May 18, 2022

Wyden, Colleagues Blast Data Brokers for Collecting and Selling Location Data of People Who Visit Abortion Clinics

Sale of data was “simply unconscionable, risking the safety and security of women everywhere”

Text of letters (PDF)

Washington, D.C. – U.S. Senator Ron Wyden today with colleagues blasted companies for collecting and selling the cellphone-based location data of people who visit abortion clinics and risking the safety of anyone seeking access to abortion services.

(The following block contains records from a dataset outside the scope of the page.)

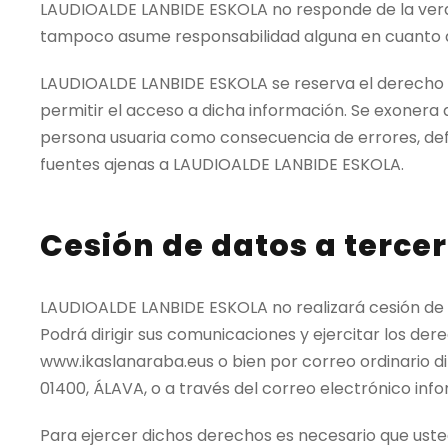
LAUDIOALDE LANBIDE ESKOLA no responde de la veraci
tampoco asume responsabilidad alguna en cuanto a h
LAUDIOALDE LANBIDE ESKOLA se reserva el derecho a a
permitir el acceso a dicha información. Se exonera 
persona usuaria como consecuencia de errores, def
fuentes ajenas a LAUDIOALDE LANBIDE ESKOLA.
Cesión de datos a terce
LAUDIOALDE LANBIDE ESKOLA no realizará cesión de da
Podrá dirigir sus comunicaciones y ejercitar los dere
www.ikaslanaraba.eus o bien por correo ordinario 
01400, ÁLAVA, o a través del correo electrónico inf
Para ejercer dichos derechos es necesario que ust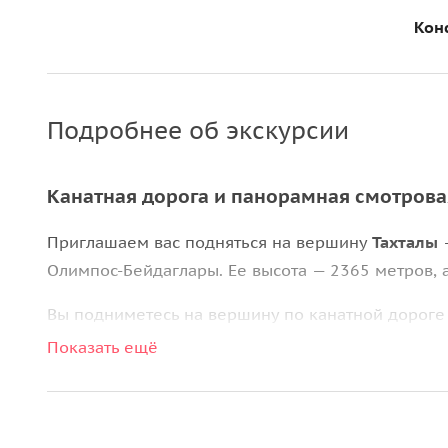
Кон
Подробнее об экскурсии
Канатная дорога и панорамная смотрова
Приглашаем вас подняться на вершину
Тахталы
—
Олимпос-Бейдаглары. Ее высота — 2365 метров, 
Вы подниметесь на вершину по канатной дороге
на
национальный парк Бейдаглары
. После небо
Показать ещё
ресторане, где вам подадут ароматные горячие 
Важная информация: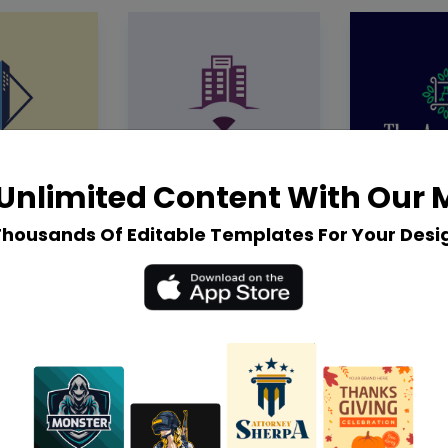
Unlimited Content With Our
Thousands Of Editable Templates For Your Desi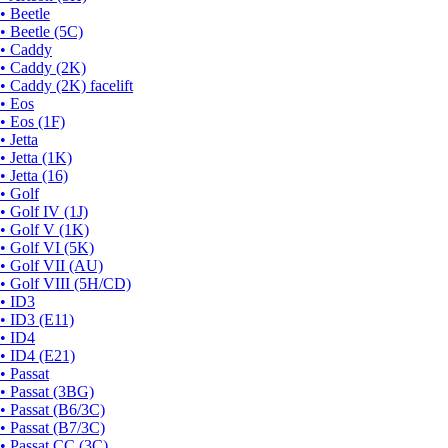
• Beetle
• Beetle (5C)
• Caddy
• Caddy (2K)
• Caddy (2K) facelift
• Eos
• Eos (1F)
• Jetta
• Jetta (1K)
• Jetta (16)
• Golf
• Golf IV (1J)
• Golf V (1K)
• Golf VI (5K)
• Golf VII (AU)
• Golf VIII (5H/CD)
• ID3
• ID3 (E11)
• ID4
• ID4 (E21)
• Passat
• Passat (3BG)
• Passat (B6/3C)
• Passat (B7/3C)
• Passat CC (3C)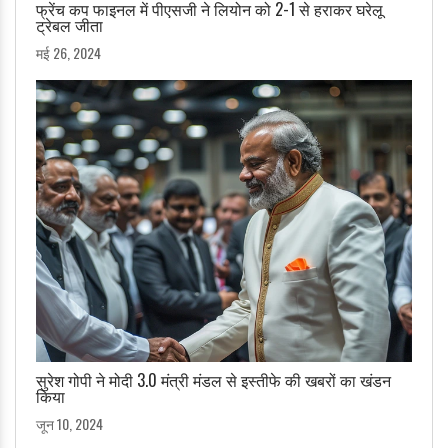
फ्रेंच कप फाइनल में पीएसजी ने लियोन को 2-1 से हराकर घरेलू
ट्रेबल जीता
मई 26, 2024
सुरेश गोपी ने मोदी 3.0 मंत्री मंडल से इस्तीफे की खबरों का खंडन
किया
जून 10, 2024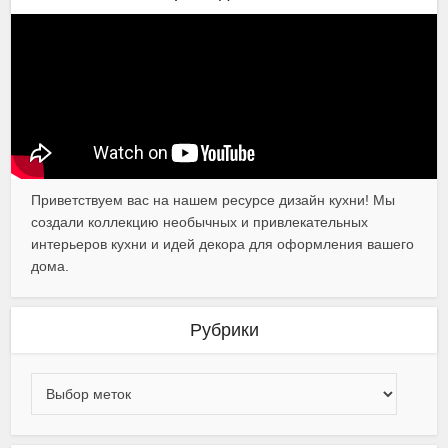
Приветствуем вас на нашем ресурсе дизайн кухни! Мы
создали коллекцию необычных и привлекательных
интерьеров кухни и идей декора для оформления вашего
дома.
Рубрики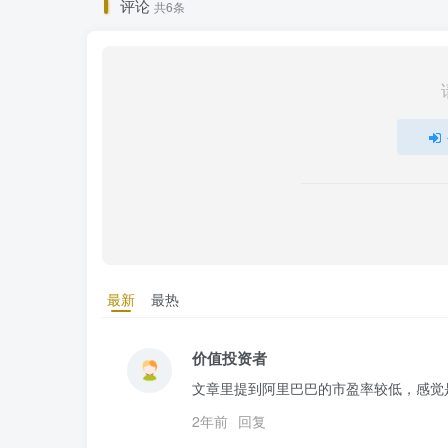
评论
共6条
最新
最热
价值投资者
文章里提到阿里巴巴的市盈率较低，感觉
2年前
回复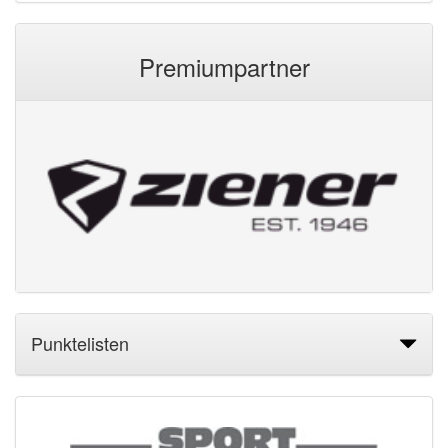
Premiumpartner
Punktelisten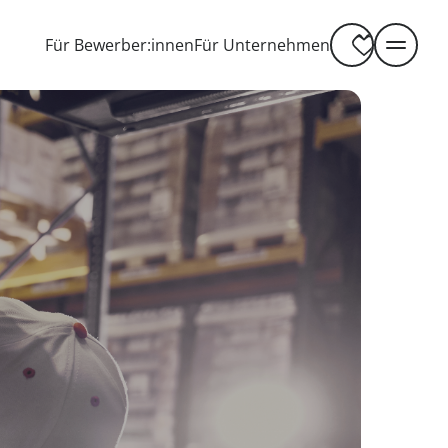
-----
Für Bewerber:innen
Für Unternehmen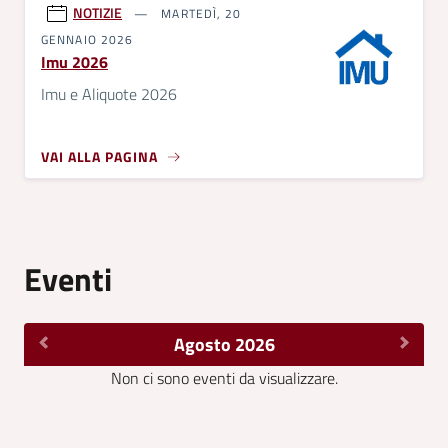
NOTIZIE
MARTEDÌ, 20
GENNAIO 2026
Imu 2026
Imu e Aliquote 2026
VAI ALLA PAGINA
Eventi
Agosto 2026
Non ci sono eventi da visualizzare.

In the wake of the Supreme Court’s leaked draft opinion that would overturn Roe v. Wade, the senators are demanding answers about the companies’ data collection practices and calling on them to create a complete and permanent ban on these and similar practices. 

Anti-abortion activists have already used location data to send targeted anti-choice ads to women’s phones while they are sitting in abortion clinics… Anti-abortion politicians in Republican-led states have placed bounties on women who receive abortions and doctors that provide them and even proposed laws that would punish pregnant people for traveling to seek abortions out of state. Anti-abortion prosecutors have used search and message data to criminally charge abortion seekers,” Wyden and the senators wrote in letters to data brokers SafeGraph and Placer.ai. “These and other practices targeting women seeking necessary health care services are almost certain to escalate if Roe v. Wade is gutted and abortion is criminalized instantly in states across the nation. Under these circumstances, the decision to sell data that allowed any buying customer to determine the locations of people seeking abortion services was simply unconscionable, risking the safety and security of women everywhere.”

Wyden was the first member of Congress to sound the alarm about how private data would be weaponized if Roe is overturned. He has introduced the Fourth Amendment is Not For Sale Act to prevent Republican prosecutors from buying up private data to prosecute pregnant people who researched and/or traveled to abortion clinics. He also supports strong commercial privacy legislation that would limit how location information, web searches and other personal data is collected, stored and shared by corporations. 

The senators noted that SafeGraph and Placer.ai’s sale of abortion clinic data is especially dangerous, even by the low standards of the largely unregulated data-broker market. The companies collect incredibly precise location and time data from millions of Americans’ phones. The data can reveal where people who visit abortion clinics came from, where they go afterwards, and even where they live. And anyone can buy the companies’ data — or in Placer.ai’s case, access some of the data simply by creating a free account — including individuals, corporations, and governments who want to learn who is seeking abortion care and where they are.

Given the grave threats to abortion rights and women’s and health care providers’ safety if Roe v. Wade is gutted, the senators are calling on the two companies to give detailed answers to their questions about the companies’ disturbing practices by May 31, 2022.

The letter was led by Senator Elizabeth Warren, D-Mass. Along with Wyden, the letter was joined by Senators Tammy Baldwin, D-Wis., Patty Murray, D-Wash., Tina Smith, D-Minn., Bernie Sanders, I-Vt., Ed Markey, D-Mass., Richard Blumenthal, D-Conn., Cory Booker, D-N.J., Amy Klobuchar, D-Minn., Chris Murphy, D-Conn., Tammy Duckworth, D-Ill., and Alex Padilla, D-Calif.